L’énergie nucléaire spatiale américaine confrontée à une pénurie de combustible

Malgré le développement rapide des programmes nucléaires spatiaux américains, ceux-ci se heurtent à plusieurs problèmes systémiques susceptibles de ralentir considérablement leurs progrès. Lors d’un symposium sectoriel tenu le 13 août, des représentants du gouvernement et d’entreprises privées ont ouvertement exposé les principaux obstacles du secteur, notamment les pénuries de combustible et de personnel. Selon ixbt.com, le manque de spécialistes capables de gérer simultanément des systèmes nucléaires et spatiaux, ainsi que les perturbations dans l’approvisionnement en composants de réacteurs, freinent le développement de la filière. Ixbt.com en informe rapporte .

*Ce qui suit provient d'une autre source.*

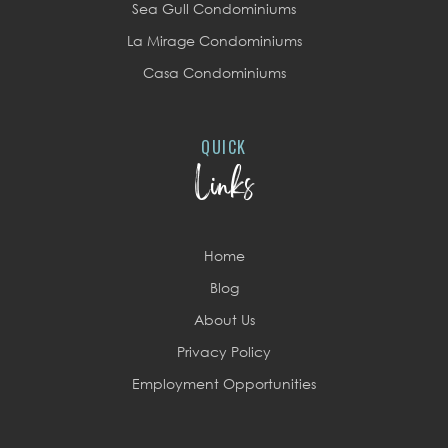
Sea Gull Condominiums
La Mirage Condominiums
Casa Condominiums
QUICK
Links
Home
Blog
About Us
Privacy Policy
Employment Opportunities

La NASA mène actuellement plusieurs projets prometteurs. Parmi eux, les programmes Space Reactor 1 Freedom (SR-1), qui prévoit le lancement d’un système de propulsion électrique nucléaire d’ici fin 2028, et Lunar Reactor 1 (LR-1), destiné à fonctionner sur la Lune, se distinguent particulièrement. Ces dispositifs devraient à l’avenir jouer un rôle déterminant dans l’exploration de l’espace lointain et l’alimentation énergétique de bases permanentes.

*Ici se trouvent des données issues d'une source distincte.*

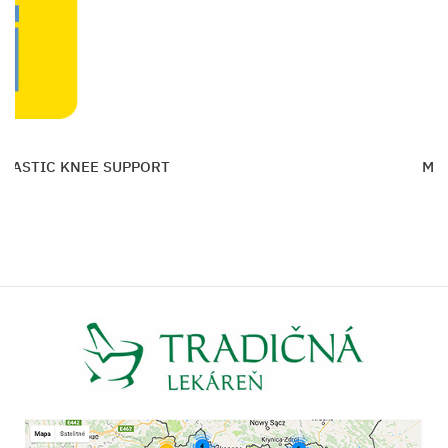
ELASTIC KNEE SUPPORT
MAX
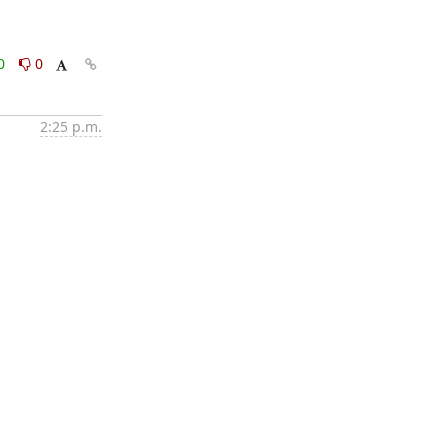
0
0
2:25 p.m.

Une concurrence féroce pour le combustible HALEU
Selon les experts, l’un des problèmes les plus sérieux réside dans la forte hausse de la demande en combustible HALEU, qui contient de l’uranium faiblement enrichi. Ce type de combustible est envisagé non seulement pour les réacteurs spatiaux, mais aussi comme option pour les petits réacteurs modulaires terrestres. À l’heure actuelle, le département de l’Énergie des États-Unis (DOE) reste le seul fournisseur national de HALEU. Le 23 juillet de cette année, l’agence a attribué du combustible à la mission SR-1 de la NASA, ainsi qu’à Radiant et à d’autres programmes.Jeremy Kinney, responsable du bureau des technologies nucléaires avancées de la NASA, estime que la disponibilité limitée du combustible HALEU pourrait devenir à l’avenir un problème majeur pour la répartition des ressources entre les différents programmes. En outre, le programme Janus de l’armée américaine accroît également la concurrence. Dans le cadre de ce programme militaire, des microréacteurs sont développés pour alimenter des bases, et l’armée devrait bientôt annoncer les noms de cinq entreprises qui poursuivront les travaux dans ce domaine.
Stabilité politique et risques financiers
Au-delà des difficultés techniques à court terme, les acteurs du secteur s’inquiètent également d’une possible perte de stabilité du financement après un changement d’administration américaine. Bhavya Lal, ancienne secrétaire adjointe de la NASA, s’appuyant sur une étude de 2025, a averti que le soutien actuel pourrait dépendre davantage de responsables précis en fonction que d’une politique à long terme.Il est notamment souligné que le projet SR-1 ne dispose toujours pas d’un client clairement identifié et durable. Pour réduire les risques à l’avenir, les experts recommandent de commencer plus tôt les travaux sur SR-2 et d’obtenir du Congrès un financement pluriannuel. Dans le cas contraire, le programme pourrait connaître le destin du réacteur SNAP-10A, lancé en 1965, et voir ses missions ultérieures menacées d’annulation.